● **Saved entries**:
= = = =

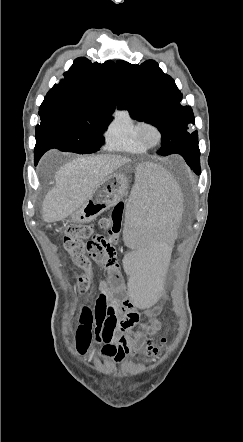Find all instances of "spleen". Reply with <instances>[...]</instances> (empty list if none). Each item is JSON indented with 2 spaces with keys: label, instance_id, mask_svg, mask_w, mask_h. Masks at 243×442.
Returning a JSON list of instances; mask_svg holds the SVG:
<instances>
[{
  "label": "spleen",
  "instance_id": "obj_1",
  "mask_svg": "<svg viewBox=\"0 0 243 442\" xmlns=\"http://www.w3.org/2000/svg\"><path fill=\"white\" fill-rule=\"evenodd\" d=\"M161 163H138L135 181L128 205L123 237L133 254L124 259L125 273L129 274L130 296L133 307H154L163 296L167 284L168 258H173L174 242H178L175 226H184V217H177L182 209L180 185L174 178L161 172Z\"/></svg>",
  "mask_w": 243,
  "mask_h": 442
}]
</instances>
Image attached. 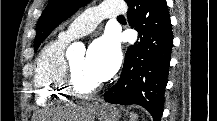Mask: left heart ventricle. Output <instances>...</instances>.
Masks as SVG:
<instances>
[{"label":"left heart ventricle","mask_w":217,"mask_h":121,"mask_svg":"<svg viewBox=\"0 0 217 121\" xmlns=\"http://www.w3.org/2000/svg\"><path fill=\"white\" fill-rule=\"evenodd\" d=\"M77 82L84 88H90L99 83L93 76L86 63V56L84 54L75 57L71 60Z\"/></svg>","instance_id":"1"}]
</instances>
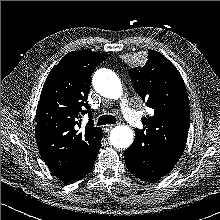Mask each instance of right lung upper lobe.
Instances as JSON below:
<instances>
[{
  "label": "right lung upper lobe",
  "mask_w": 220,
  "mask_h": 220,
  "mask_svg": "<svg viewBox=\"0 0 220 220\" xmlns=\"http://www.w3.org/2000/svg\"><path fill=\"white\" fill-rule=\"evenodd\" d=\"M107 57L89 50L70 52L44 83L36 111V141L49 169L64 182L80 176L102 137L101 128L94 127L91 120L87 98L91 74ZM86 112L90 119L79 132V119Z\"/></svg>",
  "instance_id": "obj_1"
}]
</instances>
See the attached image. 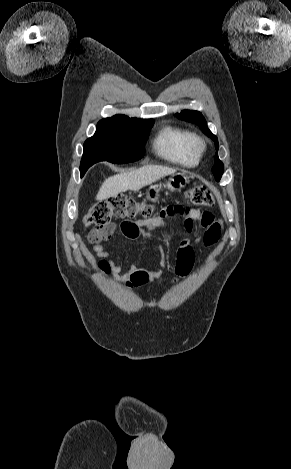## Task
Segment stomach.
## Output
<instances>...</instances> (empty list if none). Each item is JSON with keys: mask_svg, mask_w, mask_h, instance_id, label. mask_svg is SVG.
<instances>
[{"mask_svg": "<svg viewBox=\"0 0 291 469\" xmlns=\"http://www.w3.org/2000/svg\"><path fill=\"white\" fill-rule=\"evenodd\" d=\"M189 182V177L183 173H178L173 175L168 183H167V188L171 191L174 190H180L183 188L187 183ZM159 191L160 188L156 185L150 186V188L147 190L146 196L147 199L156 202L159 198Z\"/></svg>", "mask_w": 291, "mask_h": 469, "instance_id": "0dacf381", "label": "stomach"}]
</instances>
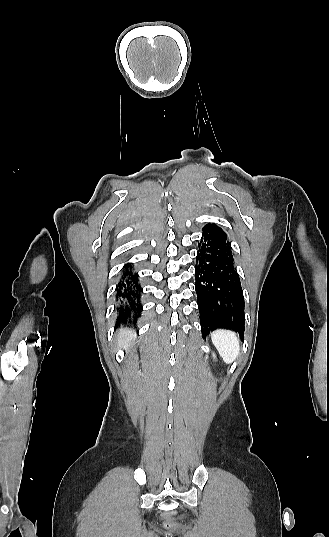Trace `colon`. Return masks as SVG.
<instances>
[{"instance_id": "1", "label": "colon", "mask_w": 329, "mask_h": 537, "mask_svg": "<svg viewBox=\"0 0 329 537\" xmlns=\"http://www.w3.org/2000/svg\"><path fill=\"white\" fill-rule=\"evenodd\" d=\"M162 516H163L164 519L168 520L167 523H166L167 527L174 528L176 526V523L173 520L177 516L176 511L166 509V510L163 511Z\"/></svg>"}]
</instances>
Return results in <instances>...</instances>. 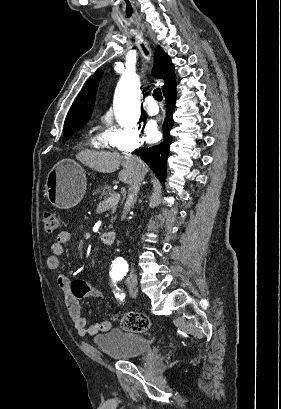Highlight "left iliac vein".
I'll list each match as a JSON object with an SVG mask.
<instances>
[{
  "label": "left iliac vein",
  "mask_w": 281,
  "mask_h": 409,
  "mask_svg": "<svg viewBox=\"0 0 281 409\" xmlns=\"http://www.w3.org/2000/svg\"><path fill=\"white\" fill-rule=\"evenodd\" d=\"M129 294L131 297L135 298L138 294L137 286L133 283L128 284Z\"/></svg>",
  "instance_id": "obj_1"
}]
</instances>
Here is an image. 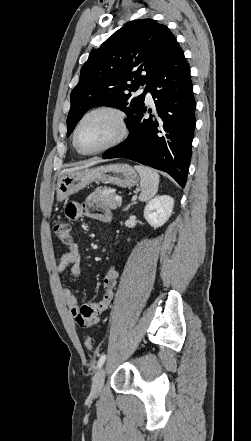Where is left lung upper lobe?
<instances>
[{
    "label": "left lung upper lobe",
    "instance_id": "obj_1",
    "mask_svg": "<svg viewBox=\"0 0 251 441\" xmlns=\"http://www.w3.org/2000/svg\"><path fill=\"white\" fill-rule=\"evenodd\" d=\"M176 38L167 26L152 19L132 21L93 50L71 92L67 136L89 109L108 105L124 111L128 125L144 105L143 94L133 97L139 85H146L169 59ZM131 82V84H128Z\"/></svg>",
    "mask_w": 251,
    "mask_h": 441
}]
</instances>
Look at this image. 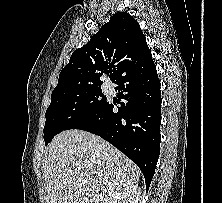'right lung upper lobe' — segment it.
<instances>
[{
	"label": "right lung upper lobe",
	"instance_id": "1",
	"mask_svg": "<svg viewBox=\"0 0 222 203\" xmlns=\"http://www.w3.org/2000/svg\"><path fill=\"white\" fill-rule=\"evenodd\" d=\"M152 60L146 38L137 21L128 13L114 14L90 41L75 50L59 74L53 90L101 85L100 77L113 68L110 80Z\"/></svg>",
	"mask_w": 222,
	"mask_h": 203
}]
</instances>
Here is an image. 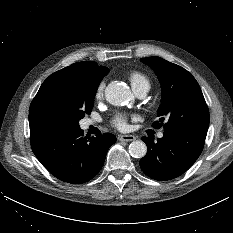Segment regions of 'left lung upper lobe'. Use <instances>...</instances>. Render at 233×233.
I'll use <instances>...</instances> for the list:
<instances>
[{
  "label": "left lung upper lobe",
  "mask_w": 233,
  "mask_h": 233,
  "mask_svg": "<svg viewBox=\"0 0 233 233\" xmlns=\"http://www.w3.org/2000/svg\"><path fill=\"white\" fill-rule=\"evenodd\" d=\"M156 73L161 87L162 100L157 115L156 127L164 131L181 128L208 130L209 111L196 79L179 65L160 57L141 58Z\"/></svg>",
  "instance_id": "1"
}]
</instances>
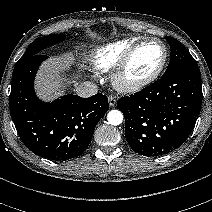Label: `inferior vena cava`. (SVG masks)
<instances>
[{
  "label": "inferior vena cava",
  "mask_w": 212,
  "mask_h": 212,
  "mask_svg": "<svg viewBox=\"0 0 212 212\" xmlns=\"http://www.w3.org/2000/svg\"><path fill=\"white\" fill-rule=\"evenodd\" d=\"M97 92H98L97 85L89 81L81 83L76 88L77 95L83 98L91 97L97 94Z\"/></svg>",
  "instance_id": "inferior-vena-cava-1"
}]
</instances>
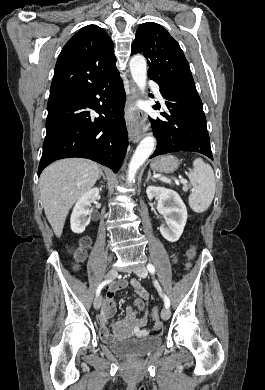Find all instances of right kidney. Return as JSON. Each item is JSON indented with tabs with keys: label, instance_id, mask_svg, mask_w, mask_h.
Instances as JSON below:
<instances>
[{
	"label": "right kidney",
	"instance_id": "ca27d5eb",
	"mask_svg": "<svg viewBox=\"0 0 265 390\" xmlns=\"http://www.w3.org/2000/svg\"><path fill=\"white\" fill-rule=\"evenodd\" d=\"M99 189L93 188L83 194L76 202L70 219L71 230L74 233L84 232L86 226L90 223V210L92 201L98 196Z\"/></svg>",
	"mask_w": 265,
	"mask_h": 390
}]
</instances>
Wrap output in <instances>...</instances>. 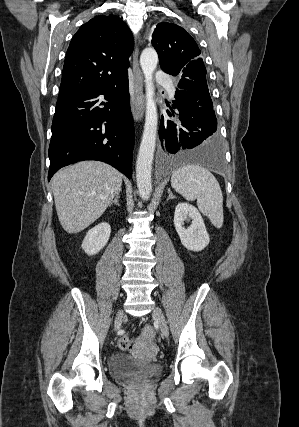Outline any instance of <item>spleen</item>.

= = = =

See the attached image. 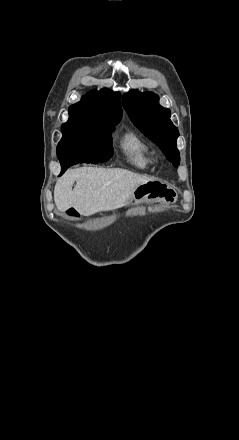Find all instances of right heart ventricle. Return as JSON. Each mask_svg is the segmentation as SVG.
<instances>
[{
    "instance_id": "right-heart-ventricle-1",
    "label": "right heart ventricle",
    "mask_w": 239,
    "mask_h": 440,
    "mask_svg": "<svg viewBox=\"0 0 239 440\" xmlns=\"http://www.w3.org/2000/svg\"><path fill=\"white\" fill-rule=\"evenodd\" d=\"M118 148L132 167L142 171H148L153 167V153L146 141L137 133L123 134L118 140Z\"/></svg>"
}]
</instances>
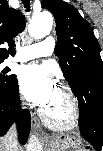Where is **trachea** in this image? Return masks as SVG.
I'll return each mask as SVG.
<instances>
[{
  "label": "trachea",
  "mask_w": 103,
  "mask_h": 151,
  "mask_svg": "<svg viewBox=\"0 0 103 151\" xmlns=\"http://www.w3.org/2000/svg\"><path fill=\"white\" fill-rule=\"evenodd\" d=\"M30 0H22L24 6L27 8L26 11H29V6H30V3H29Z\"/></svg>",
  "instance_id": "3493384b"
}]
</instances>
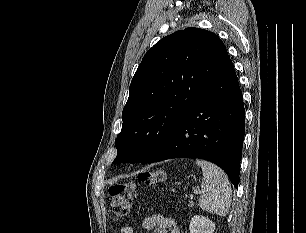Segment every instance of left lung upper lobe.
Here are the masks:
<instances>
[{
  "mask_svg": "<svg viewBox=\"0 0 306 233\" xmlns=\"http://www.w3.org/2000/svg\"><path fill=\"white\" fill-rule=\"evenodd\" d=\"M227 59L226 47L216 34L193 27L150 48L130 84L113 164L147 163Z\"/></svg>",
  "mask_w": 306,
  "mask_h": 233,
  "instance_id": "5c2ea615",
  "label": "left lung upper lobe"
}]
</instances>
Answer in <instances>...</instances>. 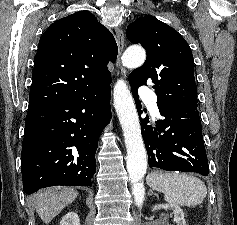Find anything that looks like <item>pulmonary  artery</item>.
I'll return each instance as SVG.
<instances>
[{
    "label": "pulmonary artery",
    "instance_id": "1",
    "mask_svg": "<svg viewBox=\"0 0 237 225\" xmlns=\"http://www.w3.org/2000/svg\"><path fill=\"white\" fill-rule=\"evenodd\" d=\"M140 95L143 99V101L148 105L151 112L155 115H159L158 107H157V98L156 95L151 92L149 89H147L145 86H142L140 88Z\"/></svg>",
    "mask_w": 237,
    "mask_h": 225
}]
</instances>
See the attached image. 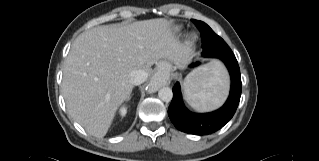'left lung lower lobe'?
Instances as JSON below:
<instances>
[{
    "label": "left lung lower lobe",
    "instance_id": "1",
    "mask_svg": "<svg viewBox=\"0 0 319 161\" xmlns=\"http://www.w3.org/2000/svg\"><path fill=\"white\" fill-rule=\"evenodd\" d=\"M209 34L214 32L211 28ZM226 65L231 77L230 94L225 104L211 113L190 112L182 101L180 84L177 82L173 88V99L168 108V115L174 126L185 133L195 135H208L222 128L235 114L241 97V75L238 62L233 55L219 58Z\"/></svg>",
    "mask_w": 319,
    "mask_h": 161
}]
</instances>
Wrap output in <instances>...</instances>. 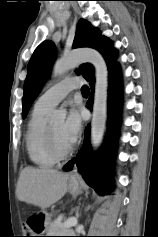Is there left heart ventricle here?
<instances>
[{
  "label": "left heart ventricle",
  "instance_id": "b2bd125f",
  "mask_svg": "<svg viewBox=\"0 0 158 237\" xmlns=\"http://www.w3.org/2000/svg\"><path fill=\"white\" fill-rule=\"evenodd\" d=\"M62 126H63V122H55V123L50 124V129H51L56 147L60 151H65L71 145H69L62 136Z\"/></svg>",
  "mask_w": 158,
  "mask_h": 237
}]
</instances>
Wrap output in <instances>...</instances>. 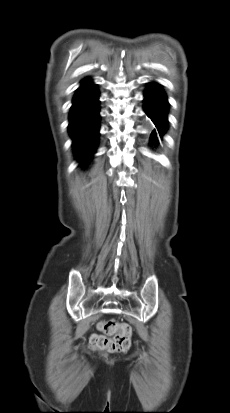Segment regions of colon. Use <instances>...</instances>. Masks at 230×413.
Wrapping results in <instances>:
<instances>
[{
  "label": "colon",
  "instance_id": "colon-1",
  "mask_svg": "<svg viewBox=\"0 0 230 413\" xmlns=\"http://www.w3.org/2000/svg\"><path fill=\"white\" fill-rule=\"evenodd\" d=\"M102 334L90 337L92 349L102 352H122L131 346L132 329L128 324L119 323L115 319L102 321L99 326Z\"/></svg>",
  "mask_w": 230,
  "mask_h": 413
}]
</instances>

= = = =

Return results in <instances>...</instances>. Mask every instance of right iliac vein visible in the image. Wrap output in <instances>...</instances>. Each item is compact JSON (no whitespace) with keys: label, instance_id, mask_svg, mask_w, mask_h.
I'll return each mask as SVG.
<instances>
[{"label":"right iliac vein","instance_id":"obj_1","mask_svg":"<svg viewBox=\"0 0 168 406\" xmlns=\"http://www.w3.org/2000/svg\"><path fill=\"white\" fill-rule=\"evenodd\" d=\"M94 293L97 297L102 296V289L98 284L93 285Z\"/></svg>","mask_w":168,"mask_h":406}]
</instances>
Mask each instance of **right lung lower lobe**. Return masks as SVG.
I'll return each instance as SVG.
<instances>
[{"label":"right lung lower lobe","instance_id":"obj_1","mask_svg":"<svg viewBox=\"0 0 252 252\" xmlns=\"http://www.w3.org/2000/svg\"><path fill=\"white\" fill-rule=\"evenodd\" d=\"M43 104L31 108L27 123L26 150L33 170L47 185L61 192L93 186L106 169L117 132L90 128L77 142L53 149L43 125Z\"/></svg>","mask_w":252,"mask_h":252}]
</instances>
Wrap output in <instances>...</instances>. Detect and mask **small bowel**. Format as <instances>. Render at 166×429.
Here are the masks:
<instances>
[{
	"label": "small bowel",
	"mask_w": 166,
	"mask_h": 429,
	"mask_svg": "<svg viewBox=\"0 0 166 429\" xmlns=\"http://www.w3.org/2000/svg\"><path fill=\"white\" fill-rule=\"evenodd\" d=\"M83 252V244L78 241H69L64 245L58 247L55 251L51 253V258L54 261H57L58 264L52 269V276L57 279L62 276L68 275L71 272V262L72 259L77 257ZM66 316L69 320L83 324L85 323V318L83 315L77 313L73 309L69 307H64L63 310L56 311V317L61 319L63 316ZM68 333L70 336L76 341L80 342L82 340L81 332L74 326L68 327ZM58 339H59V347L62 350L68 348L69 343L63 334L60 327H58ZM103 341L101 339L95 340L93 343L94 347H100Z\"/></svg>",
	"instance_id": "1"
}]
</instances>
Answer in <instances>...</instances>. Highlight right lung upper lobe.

= = = =

● **Problem**: Give again exactly, and only, the lines above starting at the one with "Mask each instance of **right" and ending at the one with "Answer in <instances>...</instances>. Highlight".

● **Reply to the task**:
Mask each instance of **right lung lower lobe**. Return masks as SVG.
I'll return each instance as SVG.
<instances>
[{"label":"right lung lower lobe","instance_id":"obj_1","mask_svg":"<svg viewBox=\"0 0 252 252\" xmlns=\"http://www.w3.org/2000/svg\"><path fill=\"white\" fill-rule=\"evenodd\" d=\"M43 104L31 108L27 123L26 150L33 170L47 185L61 192L93 186L106 169L117 132L90 128L77 142L53 149L43 125Z\"/></svg>","mask_w":252,"mask_h":252}]
</instances>
Wrap output in <instances>...</instances>. Detect and mask **small bowel**. Format as <instances>. Render at 166×429.
Here are the masks:
<instances>
[{
	"label": "small bowel",
	"mask_w": 166,
	"mask_h": 429,
	"mask_svg": "<svg viewBox=\"0 0 166 429\" xmlns=\"http://www.w3.org/2000/svg\"><path fill=\"white\" fill-rule=\"evenodd\" d=\"M83 252V244L78 241H69L64 245L58 247L55 251L51 253V258L54 261H57L58 264L52 269V276L57 279L62 276L68 275L71 272V262L72 259L77 257ZM66 316L69 320L83 324L85 323V318L83 315L77 313L73 309L69 307H64L63 310L56 311V317L61 319L63 316ZM68 333L70 336L76 341L80 342L82 340L81 332L74 326L68 327ZM58 339H59V347L62 350L68 348L69 343L63 334L60 327H58ZM103 341L101 339L95 340L93 343L94 347H100Z\"/></svg>",
	"instance_id": "1"
}]
</instances>
Answer in <instances>...</instances>. Highlight right lung upper lobe.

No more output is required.